Perfino il “plagiato”
Dmitrev, che non è mai stato marxista, avvertì (inascoltato) che si attribuisce
spesso un’importanza esagerata alla proposizione, stabilita da Ricardo,
concernente quella relazione inversa. D’altronde, Marx aveva già completato il
suo commento critico, constatando come la scuola ricardiana avesse ridotto, e giustamente,
il problema a questa insulsaggine o esagerazione: poiché la comprensione di
questo fatto l’avrebbe costretta a scorgere che tra capitale e lavoro si
istituisce un rapporto del tutto diverso da quello della permuta. E costoro non
possono ammettere che il sistema borghese degli equivalenti si rovesci in una
appropriazione senza equivalenti. Il signor Simplicio – che almeno da questo
limitatissimo e distorto punto di vista non può non riconoscersi nella “scuola ricardiana”
– dovrebbe notare quel “giustamente”, per nulla ironico. Giustamente,
dal punto di vista di classe: e giustamente due volte, attesoché nel
sistema sraffiano è soppresso anche il lavoro come presupposto del valore
delle merci; facendo sì che il nesso causale di quella relazione
inversa, vieppiù insulsa, divenga oltremodo invisibile – sotto il falso nome di
“sovrappiù”.
Simpl. Al Maestro non sono mai piaciute le polemiche,
preferendo procedere normativamente e kantianamente – come ebbe a scrivergli
l’amico Gramsci – per classificazioni e definizioni.

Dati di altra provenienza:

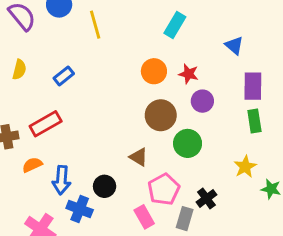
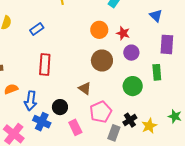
green rectangle: (254, 121) -> (157, 72), moved
red rectangle: (46, 124) -> (45, 64), moved, turned -60
green circle: (188, 143) -> (133, 86), moved
yellow star: (245, 167) -> (149, 126), moved
pink rectangle: (144, 217) -> (75, 127), moved

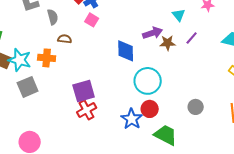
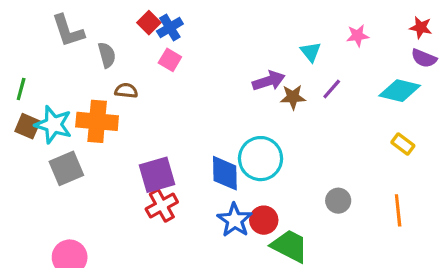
blue diamond: (126, 51) -> (225, 173), moved
orange cross: (47, 58) -> (97, 121), size x1.4
red circle: (150, 109) -> (264, 220), moved

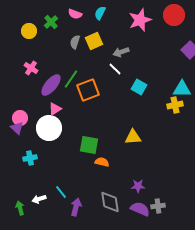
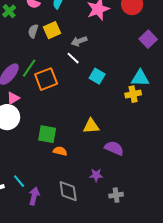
purple semicircle: (140, 209) -> (114, 148), moved

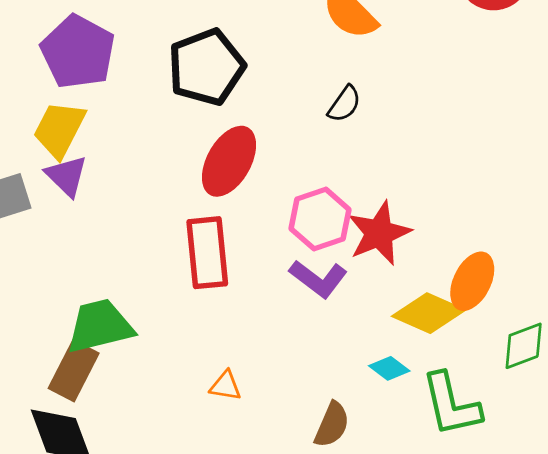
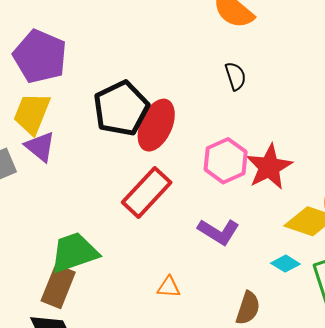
black pentagon: (206, 67) -> (121, 108), moved
black semicircle: (344, 104) -> (235, 76), turned -48
red rectangle: (207, 253) -> (147, 192), turned 54
purple L-shape: (318, 279) -> (219, 232), moved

Dunque, atteniamoci a
codeste norme. Se l’economia produce più del minimo necessario per la sua
reintegrazione, vi sarà un sovrappiù da distribuire: a noi basta sapere questo,
e non ci interessa assolutamente indagare il perché e il come, ma soltanto il fatto
che questo sovrappiù “sorga”. La determinazione del sovrappiù è in linea di
principio assai semplice. Si suppongono noti: il salario reale
specificato in termini fisici, come aggregato di merci; il prodotto sociale,
anch’esso espresso come aggregato di merci; le condizioni di produzione,
vale a dire le quantità di mezzi di produzione e di lavoro necessarie alla
produzione. Ergo, i profitti hanno origine nel fatto che ai lavoratori
va meno di quanto viene prodotto (meno dell’intero prodotto netto).
Pal. Veramente una bella scoperta, questa del signor
Simplicio, per essere fatta nella seconda metà del xx secolo! Il povero vecchio
e malato Marx fu costretto, contro voglia e non per suo piacere, a scrivere il
lungo “scartafaccio” contro il programma socialdemocratico del partito operaio
tedesco, riunito a Gotha nel lontano 1875: per tentare di impedire che, in alto
sulla bandiera del partito, fosse scritta la parola d’ordine lassalliana del
“prodotto integrale del lavoro” (che, secondo quella falsa interpretazione,
spetterebbe ai lavoratori). Non a caso anche i lassalliani, prima degli
sraffiani, blateravano di “giusta ripartizione” del prodotto netto. E Marx – con
insofferente pazienza – mostrò che neppure nella società comunista i
lavoratori avrebbero potuto ottenere il “prodotto integrale del lavoro”. Cioè,
avrebbero necessariamente ricevuto “meno dell’intero prodotto netto” – a
dispetto della conclusione del discorso sraffiano, perdippiù applicato al modo
di produzione capitalistico – poiché le detrazioni dal prodotto netto sono una
necessità economica di qualsiasi società, che non hanno niente a che vedere con
l’equità. Dunque, che ai lavoratori vada meno di quanto viene prodotto è ovvio:
e, perdippiù, non dice niente.
Altro che sovrappiù! Non
a caso fu una delle cialtronate di Proudhon dire che, dal punto di vista
“soggettivo” – come da lui erano interpretate le forme sociali borghesi
– la merce, il denaro e il capitale sono “identici”. Da tale “soggettivismo”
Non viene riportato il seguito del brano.